There was a time when the only respectable professions were the engineering and the medical services. A graduate from either of these two disciplines was guaranteed to have his future made. Abhijit, the protagonist of Married But Available is an MBA, that Holy Grail of most Indian youngsters aspiring to make their mark in the corporate sector. The title is a clever play on those three magical words-MBA.
Abhijit graduates with an MBA from the Management Institute of Jamshedpur (MIJ) and gets absorbed into Balwanpur Industries as their Personnel Executive-the company’s first-ever MBA. Thereafter he divides his time between the township of Balwanpur (where he lives and works) and Delhi, where his parents and sister reside. He marries the irrepressible Ayesha, though the marriage ends in divorce and disillusionment. Along the way we get to meet his other batchmates – Gopher, the rock guitarist Arunesh, Joy, Pappu, Rusty, Gur and Neetika. The sympathetic Keya plays his love interest after the collapse of his marriage.
Complications set in later when Balwanpur Industries is purchased by an American multinational and is renamed Gronier Corporation. It is decided by the powers-that-be that the company has too many workers and so institute a Voluntary Retirement Scheme to trim the roster. The task of implementing the scheme falls upon the unfortunate Abhijit, which as expected, takes its emotional toll. But through skilful negotiation it all ends on a satisfying note. The book ends at an MIJ reunion with the news that Abhijit has been appointed one of Gronier’s directors.
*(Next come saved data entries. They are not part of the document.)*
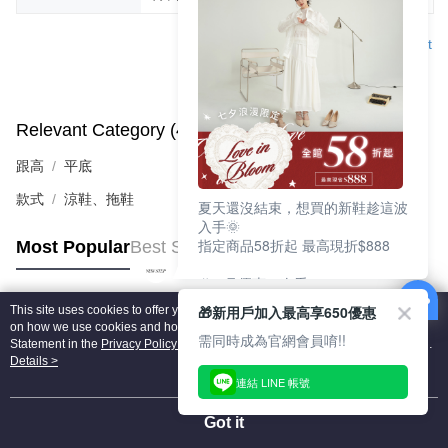
Support
Relevant Category (4)
View All
跟高
平底
款式
涼鞋、拖鞋
夏天還沒結束，想買的新鞋趁這波
入手🌞
指定商品58折起 最高現折$888
Most Popular
Best Sellers
🎉 8月優惠一次看
①LINE購物最高10%回饋
🎁新用戶加入最高享650優惠
This site uses cookies to offer you a better browsing experience. Find out more
②每周限定品現折200
Popular Tags
on how we use cookies and how you can change your settings on the Cookie
③指定商品58折起 最高現折$888
需同時成為官網會員唷!!
Statement in the
Privacy Policy
of this website. By browsing the website, you
agree to our use of cookies as described in our Cookie Statement.
Details >
上班鞋、休閒鞋、涼鞋一次逛齊
連結 LINE 帳號
好搭、出遊好走、聚會也漂亮
Got it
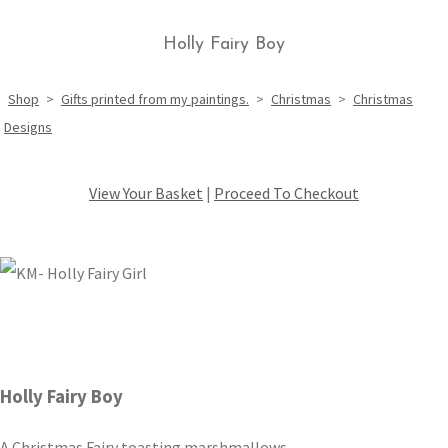
Holly Fairy Boy
Shop
>
Gifts printed from my paintings.
>
Christmas
>
Christmas
Designs
View Your Basket
|
Proceed To Checkout
Holly Fairy Boy
A Christmas Fairy toasting marshmallows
The author, Abhijit Bhaduri, has led HR teams in several companies, such as Microsoft, PepsiCo and Tata Steel and has an insider’s knowledge into the corporate arena. Slickly written, the book offers a snapshot of urban youth struggling in the minefield of corporate India. It addresses their anxieties and frustrations, sympathises with their failures and celebrates their triumphs. There must be a million Abhijeets out there, desperately trying to make something of their lives having finally gotten that MBA cachet. It makes delightful reading for urban youngsters as well as for small-town folk who throng to the bright lights in search for success in the MNC arena.